What is needed: Lift out each line of the data that holds "Luxembourg".

Data records:
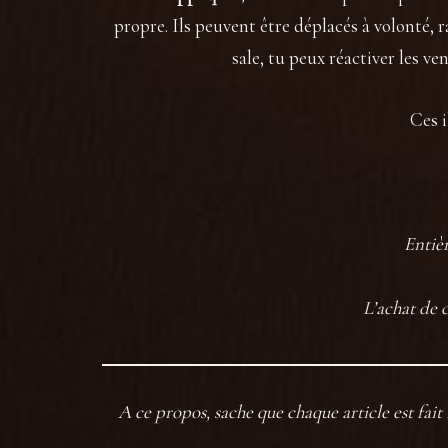
propre. Ils peuvent être déplacés à volonté, ra
sale, tu peux réactiver les ven
Ces i
Entièr
L’achat de 
A ce propos, sache que chaque article est fai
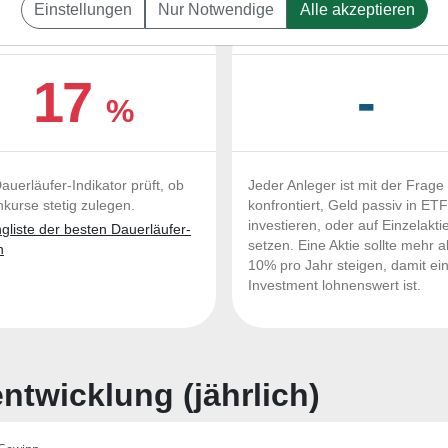
Einstellungen
Nur Notwendige
Alle akzeptieren
UERLÄUFER-QUALITÄTEN
OUTPERFORMER-CHEC
17
-
%
auerläufer-Indikator prüft, ob
Jeder Anleger ist mit der Frage
nkurse stetig zulegen.
konfrontiert, Geld passiv in ET
investieren, oder auf Einzelakti
liste der besten Dauerläufer-
setzen. Eine Aktie sollte mehr a
n
10% pro Jahr steigen, damit ei
Investment lohnenswert ist.
twicklung (jährlich)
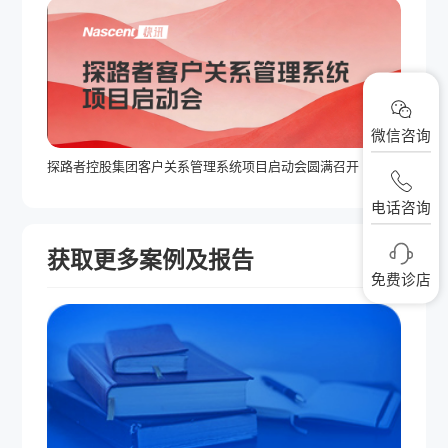
微信咨询
探路者控股集团客户关系管理系统项目启动会圆满召开
电话咨询
获取更多案例及报告
免费诊店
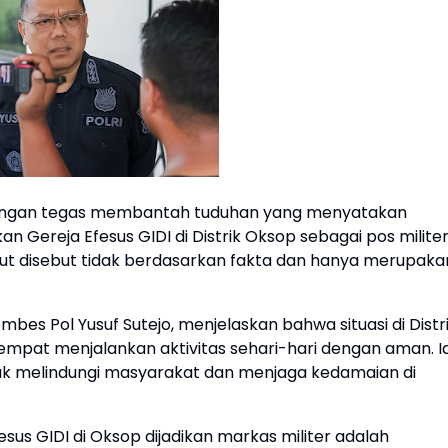
engan tegas membantah tuduhan yang menyatakan
 Gereja Efesus GIDI di Distrik Oksop sebagai pos milite
but disebut tidak berdasarkan fakta dan hanya merupaka
es Pol Yusuf Sutejo, menjelaskan bahwa situasi di Distr
empat menjalankan aktivitas sehari-hari dengan aman. I
uk melindungi masyarakat dan menjaga kedamaian di
us GIDI di Oksop dijadikan markas militer adalah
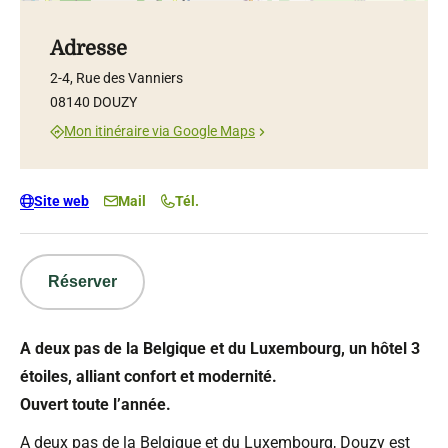
Adresse
2-4, Rue des Vanniers
08140 DOUZY
Mon itinéraire via Google Maps
Site web
Mail
Tél.
Réserver
A deux pas de la Belgique et du Luxembourg, un hôtel 3
étoiles, alliant confort et modernité.
Ouvert toute l’année.
A deux pas de la Belgique et du Luxembourg, Douzy est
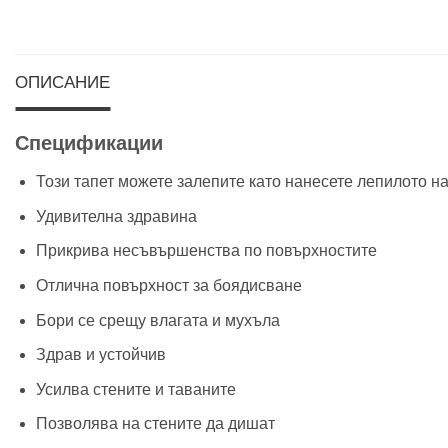
ОПИСАНИЕ
Спецификации
Този тапет можете залепите като нанесете лепилото на
Удивителна здравина
Прикрива несъвършенства по повърхностите
Отлична повърхност за боядисване
Бори се срещу влагата и мухъла
Здрав и устойчив
Усилва стените и таваните
Позволява на стените да дишат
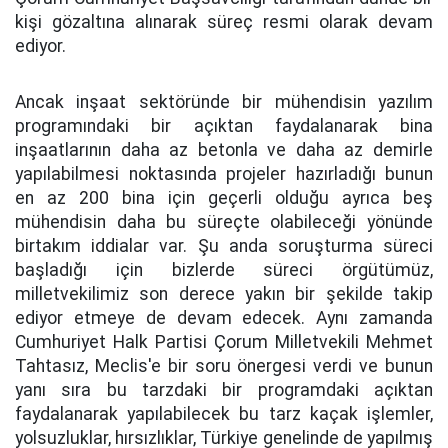
kişi gözaltına alınarak süreç resmi olarak devam
ediyor.
Ancak inşaat sektöründe bir mühendisin yazılım
programındaki bir açıktan faydalanarak bina
inşaatlarının daha az betonla ve daha az demirle
yapılabilmesi noktasında projeler hazırladığı bunun
en az 200 bina için geçerli olduğu ayrıca beş
mühendisin daha bu süreçte olabileceği yönünde
birtakım iddialar var. Şu anda soruşturma süreci
başladığı için bizlerde süreci örgütümüz,
milletvekilimiz son derece yakın bir şekilde takip
ediyor etmeye de devam edecek. Aynı zamanda
Cumhuriyet Halk Partisi Çorum Milletvekili Mehmet
Tahtasız, Meclis'e bir soru önergesi verdi ve bunun
yanı sıra bu tarzdaki bir programdaki açıktan
faydalanarak yapılabilecek bu tarz kaçak işlemler,
yolsuzluklar, hırsızlıklar, Türkiye genelinde de yapılmış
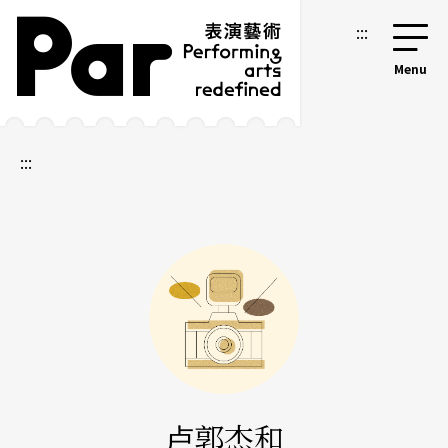
跳到主要内容区块
网站导览
:::
:::
卢郭杰和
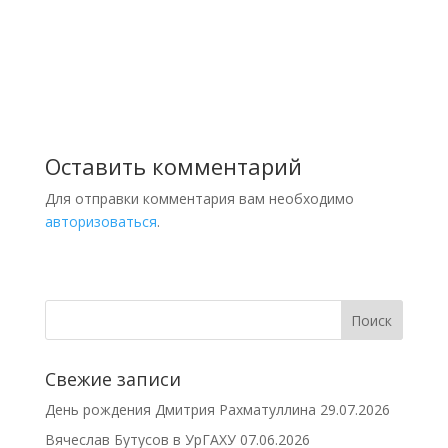
Оставить комментарий
Для отправки комментария вам необходимо
авторизоваться
.
Свежие записи
День рождения Дмитрия Рахматуллина
29.07.2026
Вячеслав Бутусов в УрГАХУ
07.06.2026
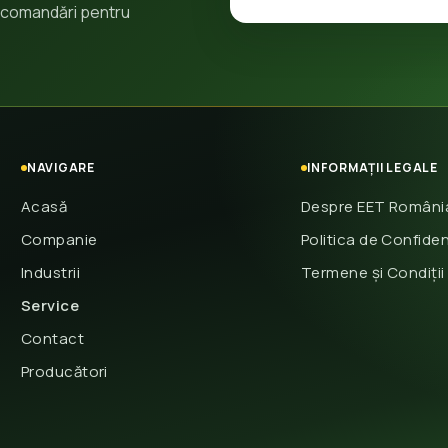
 recomandări pentru
NAVIGARE
INFORMAȚII LEGALE
Acasă
Despre EET Români
Companie
Politica de Confiden
Industrii
Termene și Condiții
Service
Contact
Producători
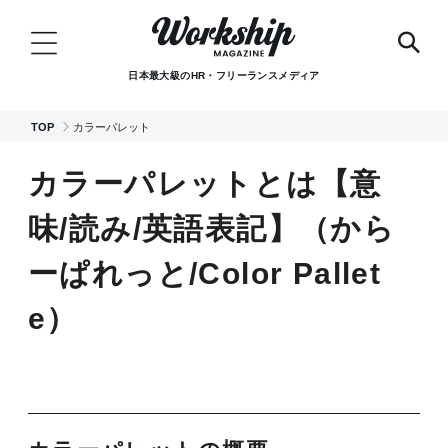
日本最大級のHR・フリーランスメディア
TOP
カラーパレット
カラーパレットとは【意
味/読み/英語表記】（から
ーぱれっと/Color Pallet
e）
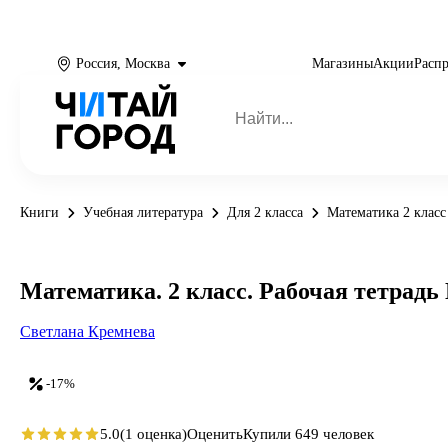
Россия, Москва
Магазины
Акции
Расп
Книги
Учебная литература
Для 2 класса
Математика 2 класс
Математика. 2 класс. Рабочая тетрадь 
Светлана Кремнева
-17%
5.0
(1 оценка)
Оценить
Купили 649 человек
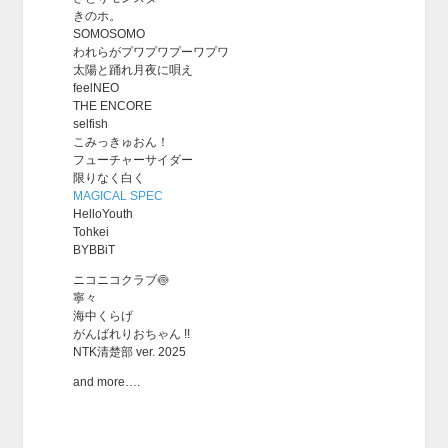
きのホ。
SOMOSOMO
われらがプワプワプーワプワ
太陽と踊れ月夜に唄え
feelNEO
THE ENCORE
selfish
こみっきゅおん！
フューチャーサイダー
限りなく白く
MAGICAL SPEC
HelloYouth
Tohkei
BYBBiT
ニコニコクラブ🍥
寧々
海中くらげ
がんばれりおちゃん !!
NTK清楚部 ver. 2025
and more….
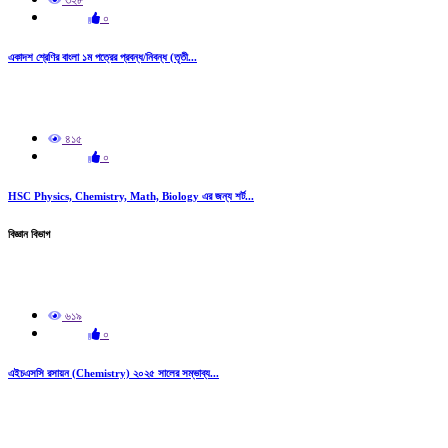
৩২৮
০
একাদশ শ্রেণির বাংলা ১ম পত্রের প্রবন্ধ/নিবন্ধ (তৃতী...
৪১৫
০
HSC Physics, Chemistry, Math, Biology এর জন্য শর্ট...
বিজ্ঞান বিভাগ
৬১৯
০
এইচএসসি রসায়ন (Chemistry) ২০২৫ সালের সম্ভাব্য...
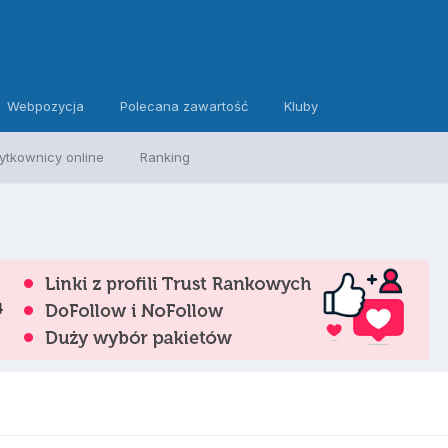
Webpozycja
Polecana zawartość
Kluby
ytkownicy online
Ranking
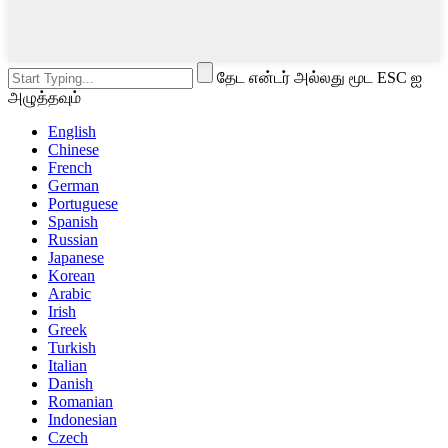
தேட என்டர் அல்லது மூட ESC ஐ
அழுத்தவும்
English
Chinese
French
German
Portuguese
Spanish
Russian
Japanese
Korean
Arabic
Irish
Greek
Turkish
Italian
Danish
Romanian
Indonesian
Czech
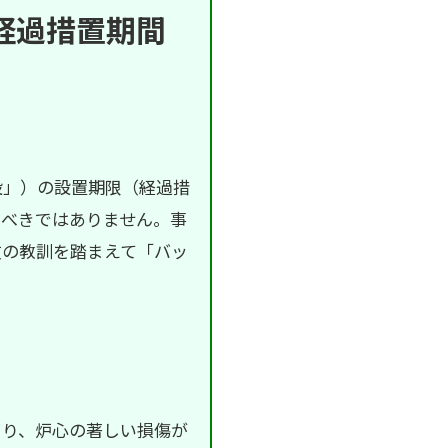
経過措置期間
設」）の設置期限（経過措
うべきではありません。事
故の教訓を踏まえて「バッ
り、炉心の著しい損傷が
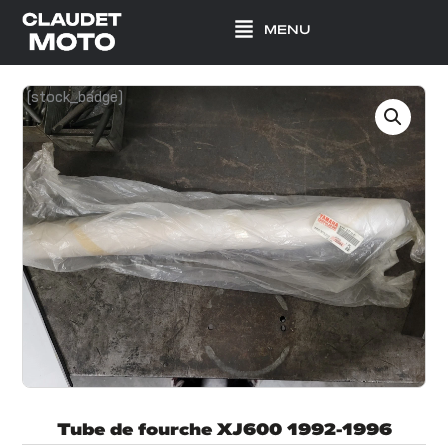
Aller
MENU
au
contenu
[stock_badge]
Tube de fourche XJ600 1992-1996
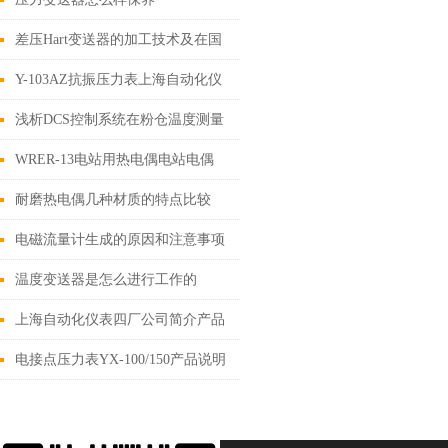
差压Hart变送器的加工技术及在国
内的应用研究进展
Y-103AZ抗振压力表上海自动化仪
表四厂产品介绍
浅析DCS控制系统在粉仓温度测量
以及新增温度变送器新技巧
WRER-13电站用热电偶电站电偶
耐磨热电偶几种材质的特点比较
电磁流量计生成的原因和注意事项
温度变送器是怎么进行工作的
上海自动化仪表四厂公司简介产品
大全
电接点压力表YX-100/150产品说明
书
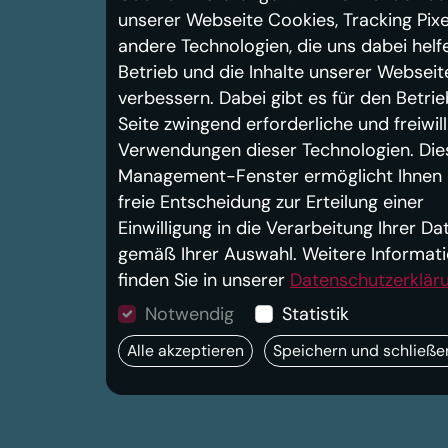
unserer Webseite Cookies, Tracking Pixe
andere Technologien, die uns dabei helf
Betrieb und die Inhalte unserer Webseit
verbessern. Dabei gibt es für den Betrie
Seite zwingend erforderliche und freiwill
Verwendungen dieser Technologien. Die
Management-Fenster ermöglicht Ihnen 
freie Entscheidung zur Erteilung einer
Einwilligung in die Verarbeitung Ihrer Da
gemäß Ihrer Auswahl. Weitere Informat
finden Sie in unserer
Datenschutzerklär
Notwendig
Statistik
Alle akzeptieren
Speichern und schließe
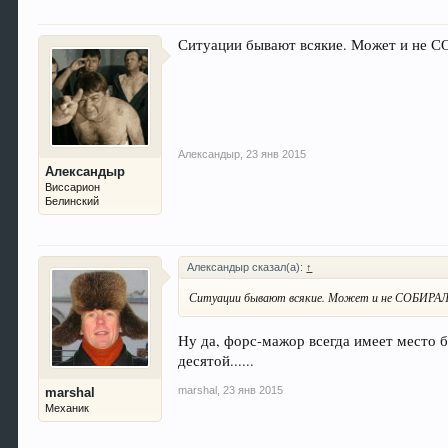
Ситуации бывают всякие. Может и не СОБ
Александыр
,
23 янв 2015
Александыр
Виссарион
Белинский
Александыр сказал(а):
↑
Ситуации бывают всякие. Может и не СОБИРАЛСЯ е
Ну да, форс-мажор всегда имеет место бы
десятой......
marshal
,
23 янв 2015
marshal
Механик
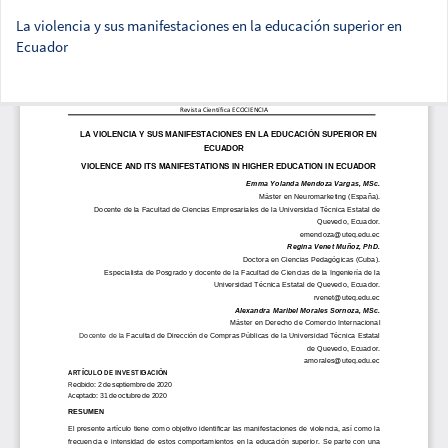
La violencia y sus manifestaciones en la educación superior en
Ecuador
Des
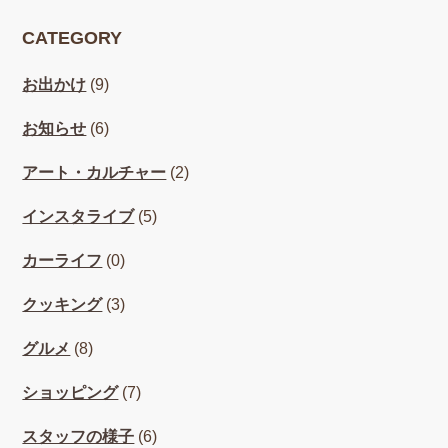
CATEGORY
お出かけ
(9)
お知らせ
(6)
アート・カルチャー
(2)
インスタライブ
(5)
カーライフ
(0)
クッキング
(3)
グルメ
(8)
ショッピング
(7)
スタッフの様子
(6)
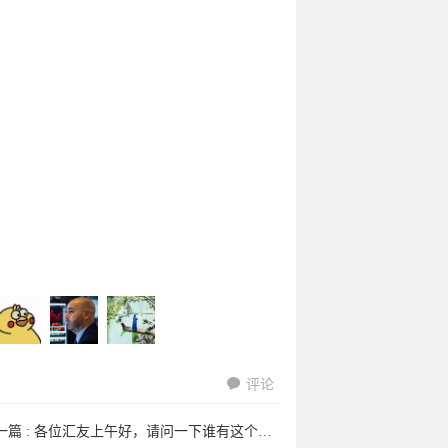
评论
一篇 :
各位汇友上午好，请问一下谁有这个EA的详细教程，为什么开仓后总 ...
lg1901于
solarisboy
木头8500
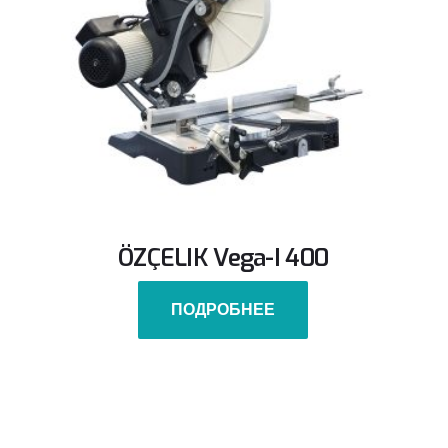
ÖZÇELIK Vega-I 400
ПОДРОБНЕЕ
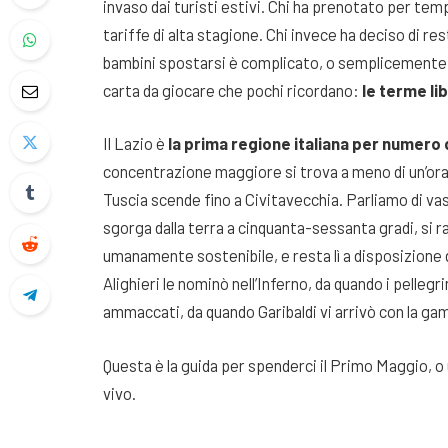
invaso dai turisti estivi. Chi ha prenotato per temp
tariffe di alta stagione. Chi invece ha deciso di re
bambini spostarsi è complicato, o semplicemente per
carta da giocare che pochi ricordano:
le terme li
Il Lazio è
la prima regione italiana per numero 
concentrazione maggiore si trova a meno di un’ora
Tuscia scende fino a Civitavecchia. Parliamo di va
sgorga dalla terra a cinquanta-sessanta gradi, si 
umanamente sostenibile, e resta lì a disposizione 
Alighieri le nominò nell’Inferno, da quando i pellegr
ammaccati, da quando Garibaldi vi arrivò con la g
Questa è la guida per spenderci il Primo Maggio, o
vivo.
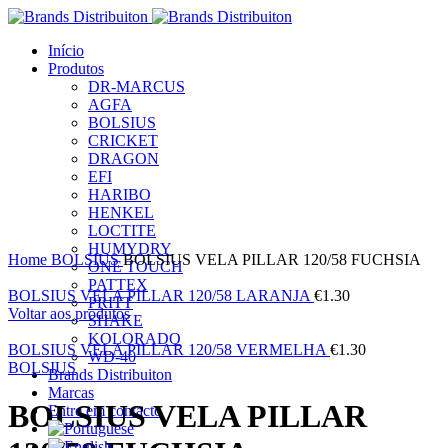
Início
Produtos
DR-MARCUS
AGFA
BOLSIUS
CRICKET
DRAGON
EFI
HARIBO
HENKEL
LOCTITE
Clique para ampliar
HUMYDRY
Home
BOLSIUS
BOLSIUS VELA PILLAR 120/58 FUCHSIA
ONE TOUCH
PATTEX
BOLSIUS VELA PILLAR 120/58 LARANJA
€
1.30
PRITT
Voltar aos produtos
SHAKE
KOLORADO
BOLSIUS VELA PILLAR 120/58 VERMELHA
€
1.30
WD-40
BOLSIUS
Brands Distribuiton
Marcas
BOLSIUS VELA PILLAR
Entre em contacto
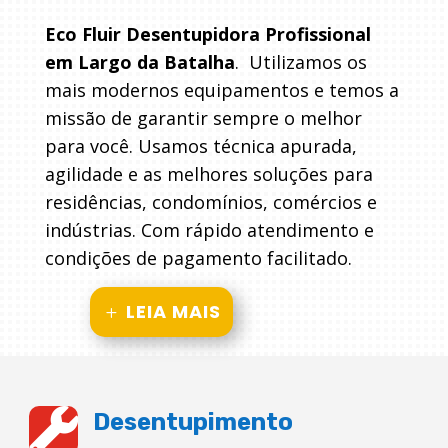
Eco Fluir Desentupidora Profissional
em Largo da Batalha
. Utilizamos os
mais modernos equipamentos e temos a
missão de garantir sempre o melhor
para você. Usamos técnica apurada,
agilidade e as melhores soluções para
residências, condomínios, comércios e
indústrias. Com rápido atendimento e
condições de pagamento facilitado.
LEIA MAIS

Desentupimento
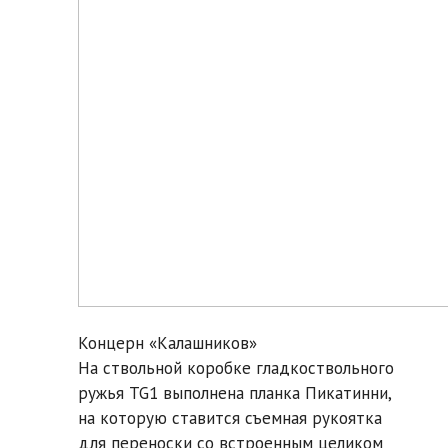
Концерн «Калашников»
На ствольной коробке гладкоствольного
ружья TG1 выполнена планка Пикатинни,
на которую ставится съемная рукоятка
для переноски со встроенным целиком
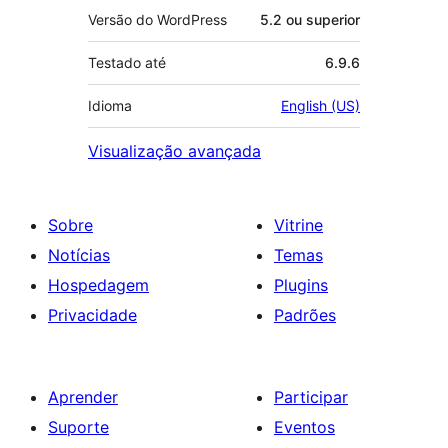
Versão do WordPress
5.2 ou superior
Testado até
6.9.6
Idioma
English (US)
Visualização avançada
Sobre
Vitrine
Notícias
Temas
Hospedagem
Plugins
Privacidade
Padrões
Aprender
Participar
Suporte
Eventos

Exercise output:
A deux pas de la Belgique et du Luxembourg, un hôtel 3
A deux pas de la Belgique et du Luxembourg, Douzy est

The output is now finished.